Last week Friday the unfortunate news came down that Intel was discontinuing their Clear Linux project effective immediately. For the past ten years Intel software engineers have been crafting Clear Linux as a high performance distribution that is extensively optimized for x86_64 processors via aggressive compiler tuning, various patches to the Linux kernel and other packages, and a variety of other optimizations throughout the operating system. For years Clear Linux has led Linux x86_64 performance not only on Intel desktop/mobile/server hardware but on AMD systems too. Here is a final look at the Clear Linux performance on the Intel side compared to the performance of the latest Ubuntu 25.04 release.
Ending the Clear Linux project was a heavy hit to the open-source world and for those caring about Linux software optimizations but not too unexpected given Intel’s financial difficulties building up over the years. Clear Linux assets remain available but are no longer being maintained. Before falling too far out of date, I decided to run some final benchmarks of Clear Linux. In this article are tests on the Intel side while I will also have similar benchmarks on AMD too for showing how Intel’s Linux software optimizations even helped its primary rival.

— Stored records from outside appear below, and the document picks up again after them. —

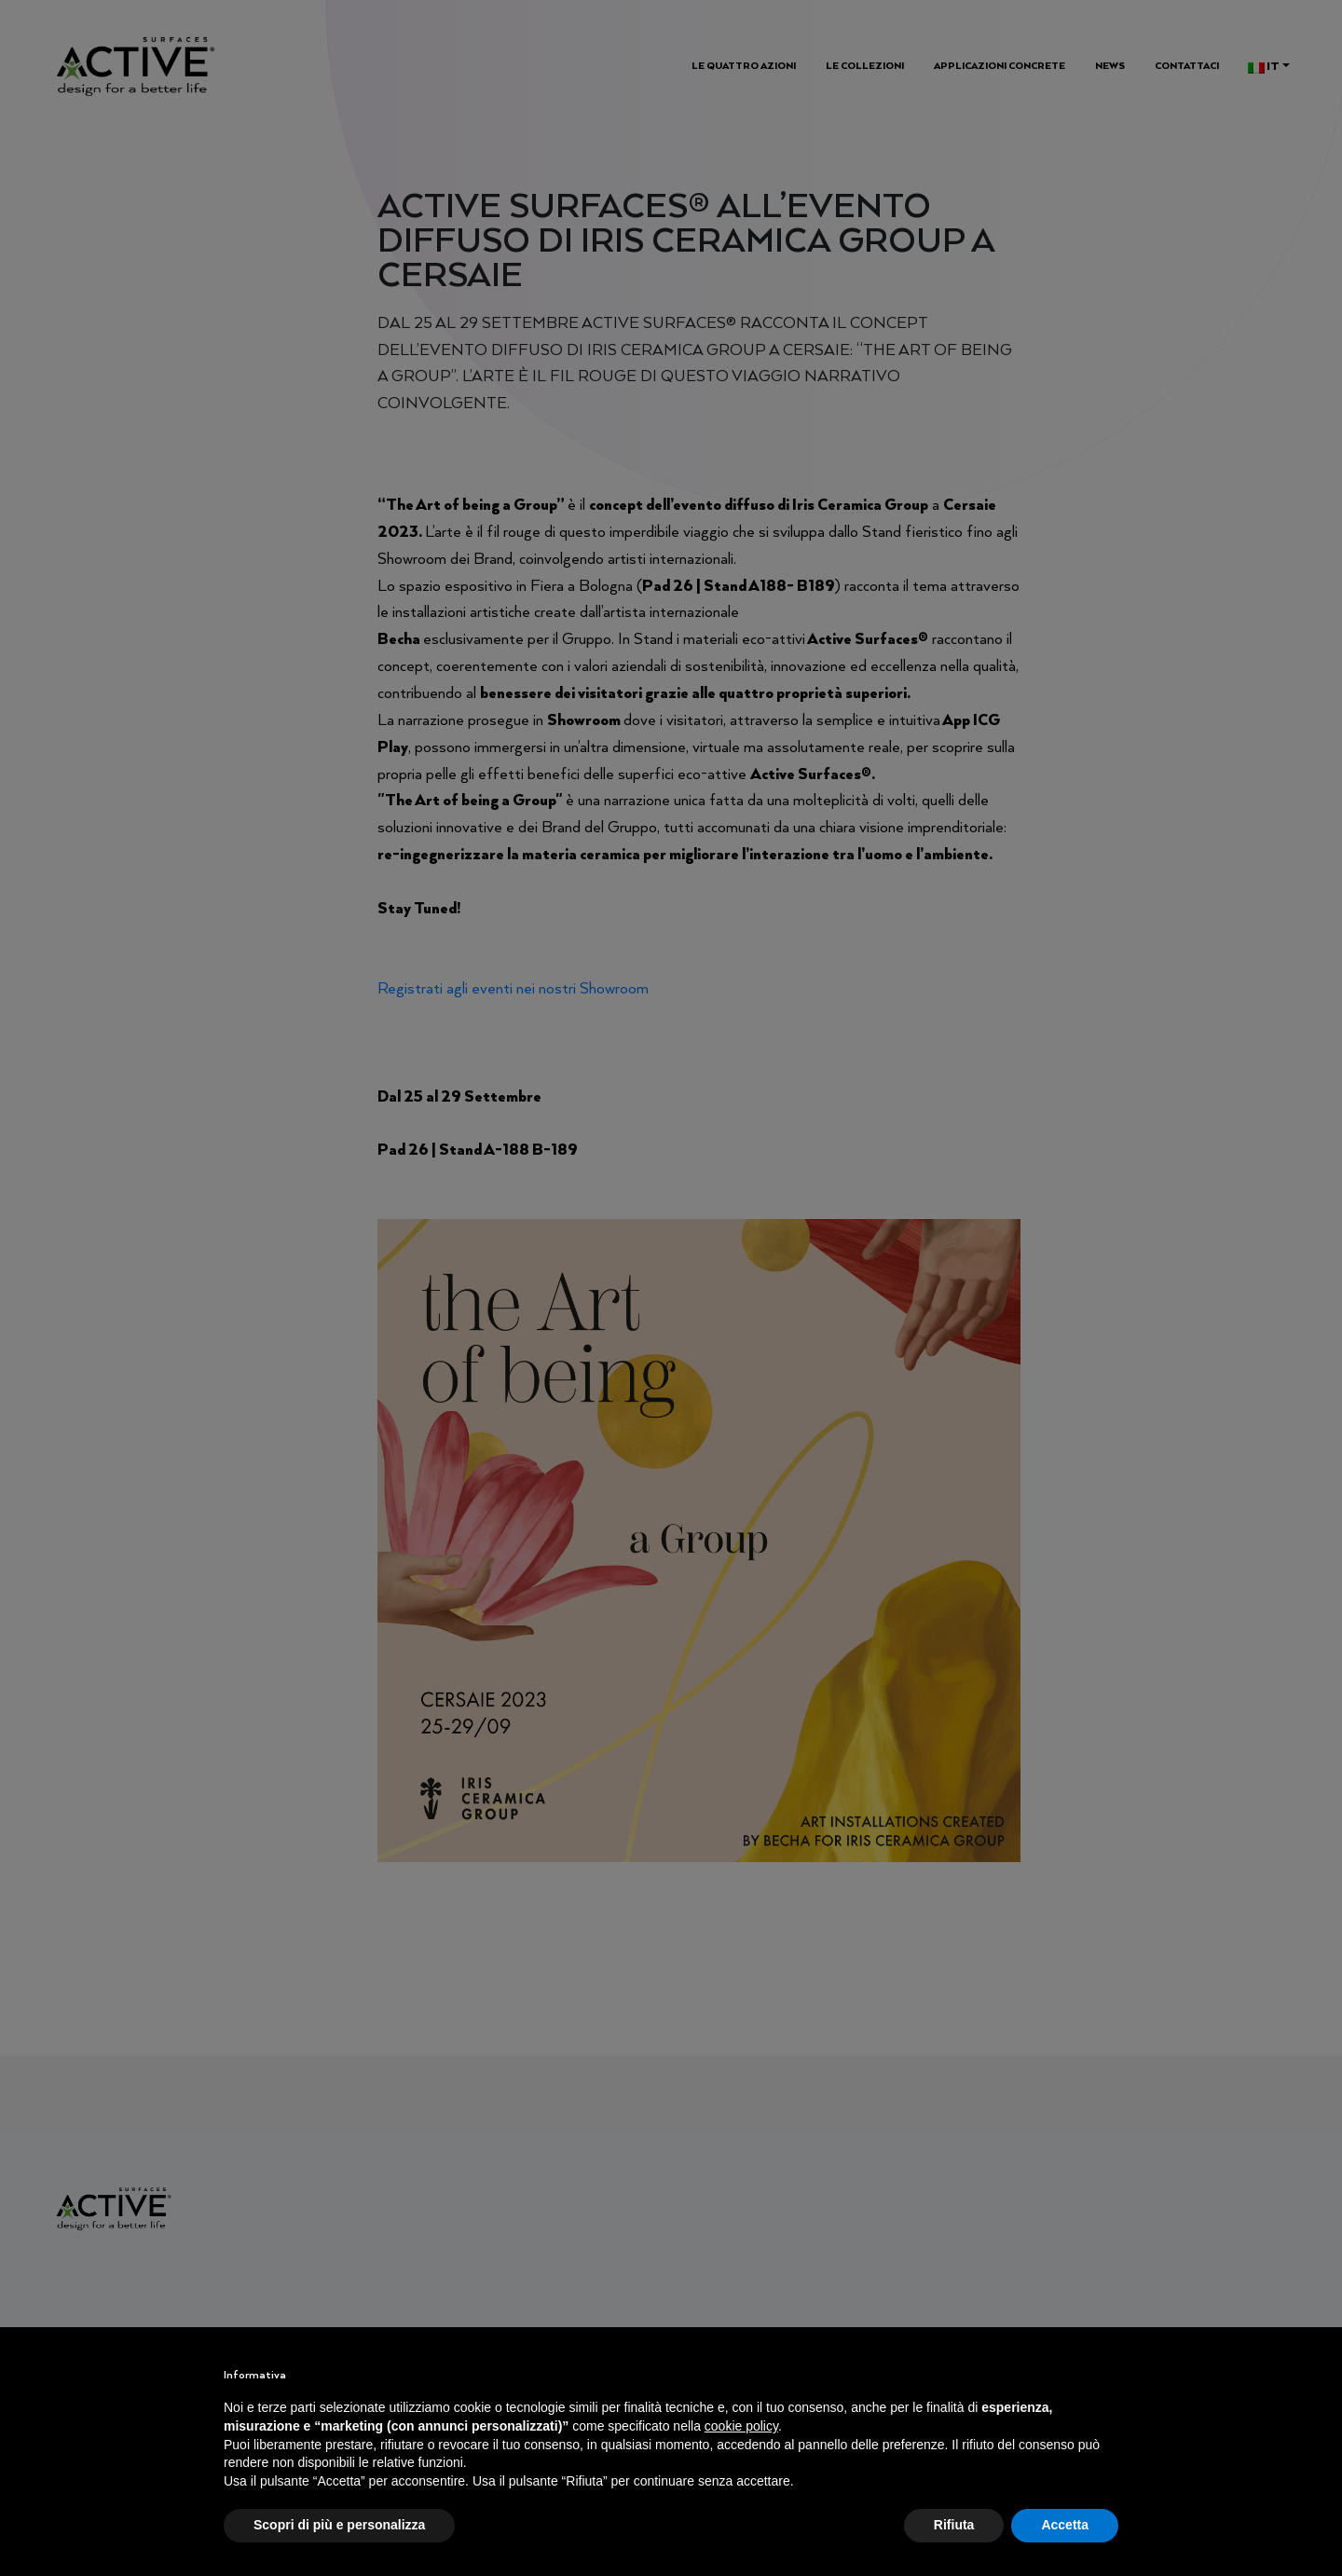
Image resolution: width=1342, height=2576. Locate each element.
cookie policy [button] (741, 2425)
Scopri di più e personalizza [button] (339, 2524)
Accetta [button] (1065, 2524)
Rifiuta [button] (954, 2524)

While Clear Linux runs on all modern Intel platforms even low-power notebooks, Clear Linux is heavily optimized for AVX-512 and other newer ISA features of Intel processors. So with wanting to test on an AVX-512 enabled system, it meant going for an Intel Xeon server as what was one of the primary targets anyhow for Clear Linux development. It would have been great to showcase the final Clear Linux benchmarks on their current-generation Granite Rapids processors but sadly my Avenue City reference server remains non-operational and haven’t been able to source any new motherboard or server… Not even able to find any Granite Rapids motherboard retail in-stock for adapting a new GNR server build. The unfortunate sign of the times and why there haven’t been any new Granite Rapids Linux benchmarks on Phoronix since the end of last year.

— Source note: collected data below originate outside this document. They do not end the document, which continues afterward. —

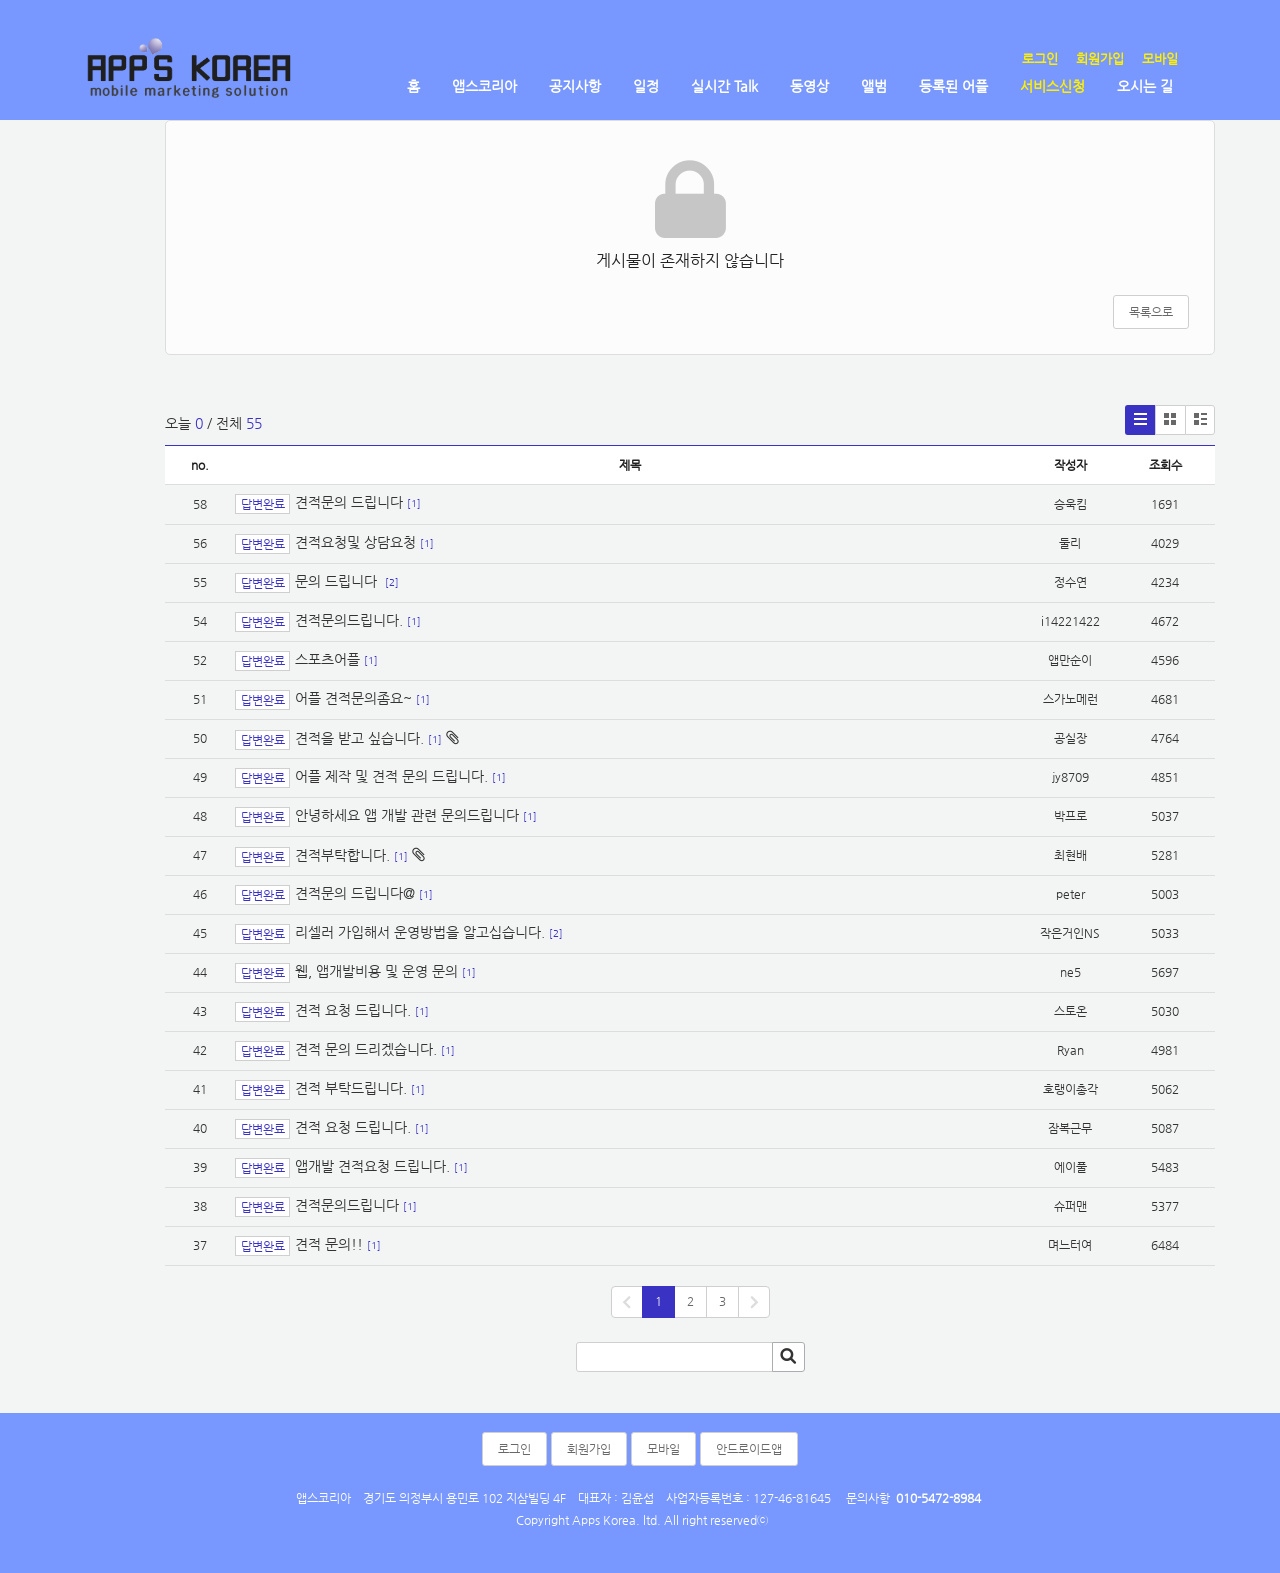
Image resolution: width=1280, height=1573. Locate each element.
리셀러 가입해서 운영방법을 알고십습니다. (420, 932)
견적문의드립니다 (347, 1205)
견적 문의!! (329, 1244)
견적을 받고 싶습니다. (359, 738)
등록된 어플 (953, 86)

So in evaluating other Intel Xeon server options in the lab and wanting a retail platform to showcase real-world CPU power use of Clear Linux, I settled on Intel Xeon Max (Sapphire Rapids) using the Supermicro Hyper SuperServer SYS-221H-TNR / X13DEM. That Supermicro Xeon Max server continues running well with solid performance and reliable so that was used for carrying out these final benchmarks. The Supermicro Hyper SuperServer SYS-221H-TNR / X13DEM was running with dual Xeon Max 9468 processors, 512GB of RAM, and 7.6TB INTEL SSDPF2KX076TZ NVMe SSD.
Clear Linux 43760 in its final state shipped with the Linux 6.15.5 kernel, GCC 15.1.1, Python 3.13, and other up-to-date software components for this rolling-release distribution.

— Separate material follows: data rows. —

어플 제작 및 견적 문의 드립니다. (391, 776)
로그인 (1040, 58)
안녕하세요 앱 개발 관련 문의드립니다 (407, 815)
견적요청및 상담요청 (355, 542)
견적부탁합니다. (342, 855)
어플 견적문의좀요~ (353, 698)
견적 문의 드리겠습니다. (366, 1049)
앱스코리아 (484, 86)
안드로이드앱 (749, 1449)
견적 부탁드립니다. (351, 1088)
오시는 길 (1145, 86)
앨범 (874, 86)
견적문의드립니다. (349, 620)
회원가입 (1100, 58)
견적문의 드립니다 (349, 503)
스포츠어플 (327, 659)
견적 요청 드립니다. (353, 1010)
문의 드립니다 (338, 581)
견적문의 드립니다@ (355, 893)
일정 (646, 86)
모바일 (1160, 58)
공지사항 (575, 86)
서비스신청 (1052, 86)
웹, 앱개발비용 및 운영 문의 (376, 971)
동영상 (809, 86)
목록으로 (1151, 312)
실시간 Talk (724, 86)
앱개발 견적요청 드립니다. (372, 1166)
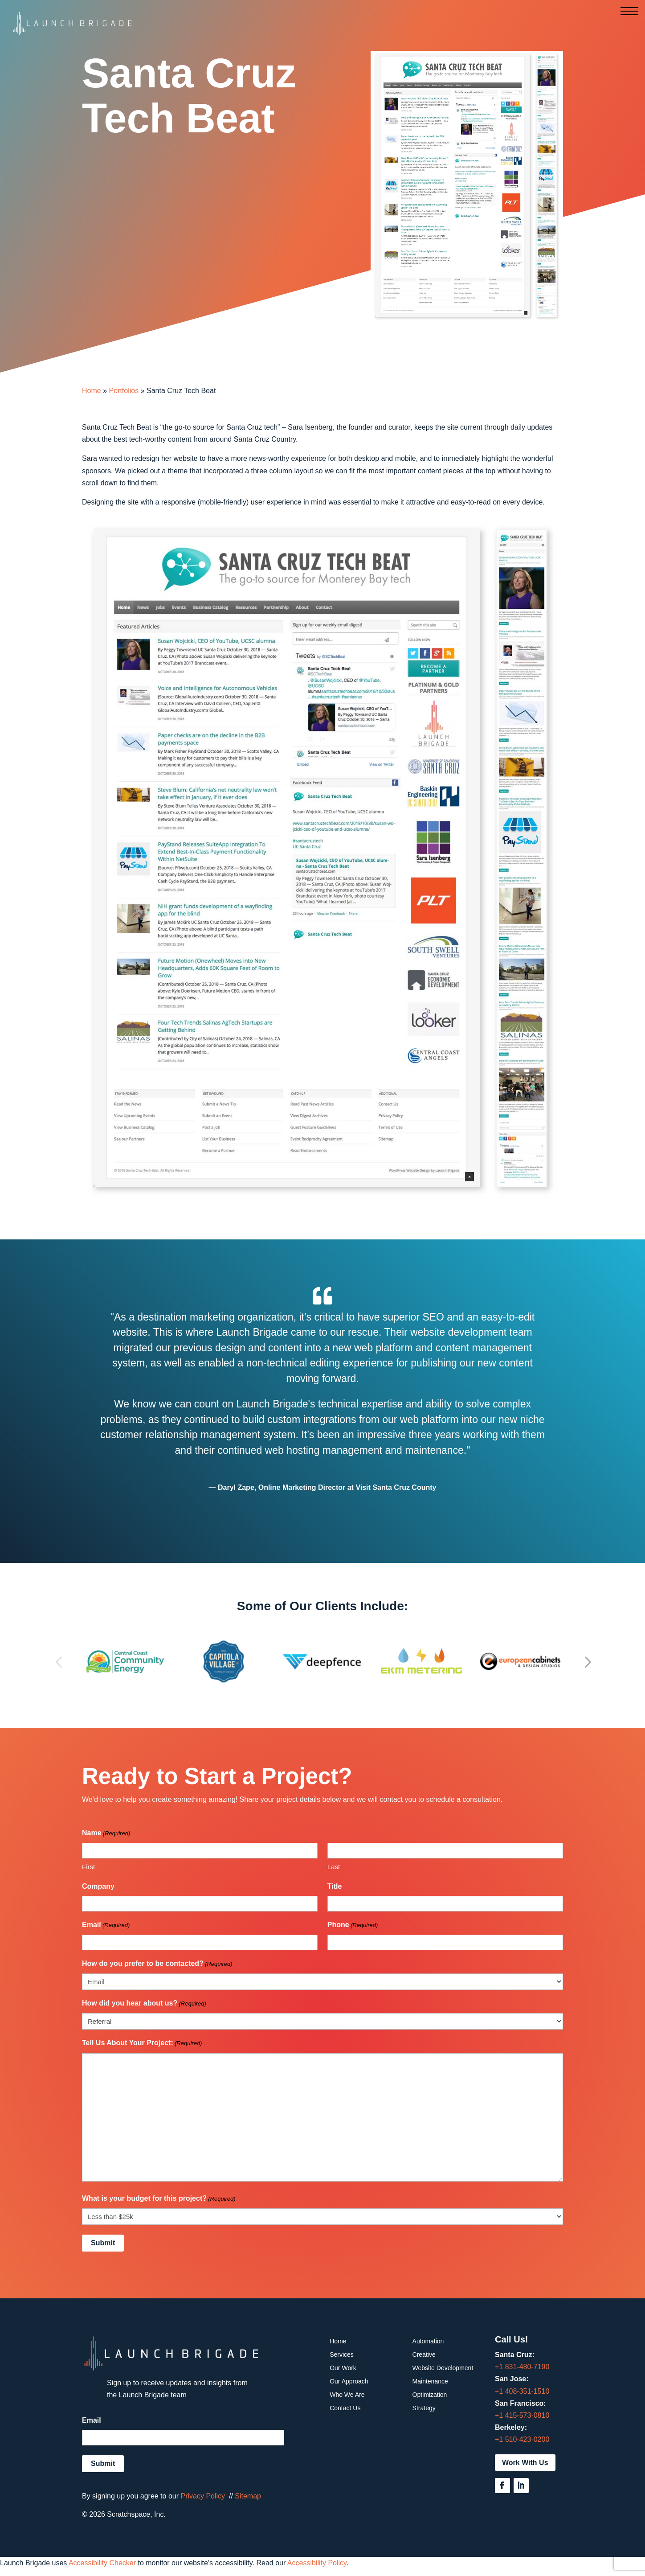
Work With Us (525, 2462)
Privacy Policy (202, 2496)
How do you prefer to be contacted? (157, 1964)
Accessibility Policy (317, 2563)
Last (333, 1866)
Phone (352, 1925)
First (88, 1866)
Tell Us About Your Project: (142, 2043)
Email (106, 1925)
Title (334, 1886)
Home (91, 390)
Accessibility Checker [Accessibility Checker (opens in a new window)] (102, 2563)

For a baseline to evaluate the Clear Linux performance was Ubuntu 25.04 as the newest Ubuntu Linux release from Canonical. Ubuntu 25.04 ships with Linux 6.14, GCC 14.2, Python 3.13, and other newer software versions than what is available with Ubuntu 24.04 LTS.
Ubuntu 25.04 on this server defaults to the intel_cpufreq scaling driver with the “schedutil” governor. Ubuntu still frustratingly defaults to schedutil or powersave governors even on servers… A rather silly default many will argue. As that can be a significant difference right there while Clear Linux defaults to intel_cpufreq performance, I carried out Ubuntu 25.04 runs on this Intel Xeon Max server both with Ubuntu 25.04 at its defaults and then again at the defaults but having switched from the scheduler utilization CPU frequency scaling governor over to the performance governor in matching Clear Linux to rule out that difference.
The combined dual socket Xeon Max 9468 power consumption was also monitored for each test in seeing the impact Clear Linux’s performance optimizations have on the CPU power consumption.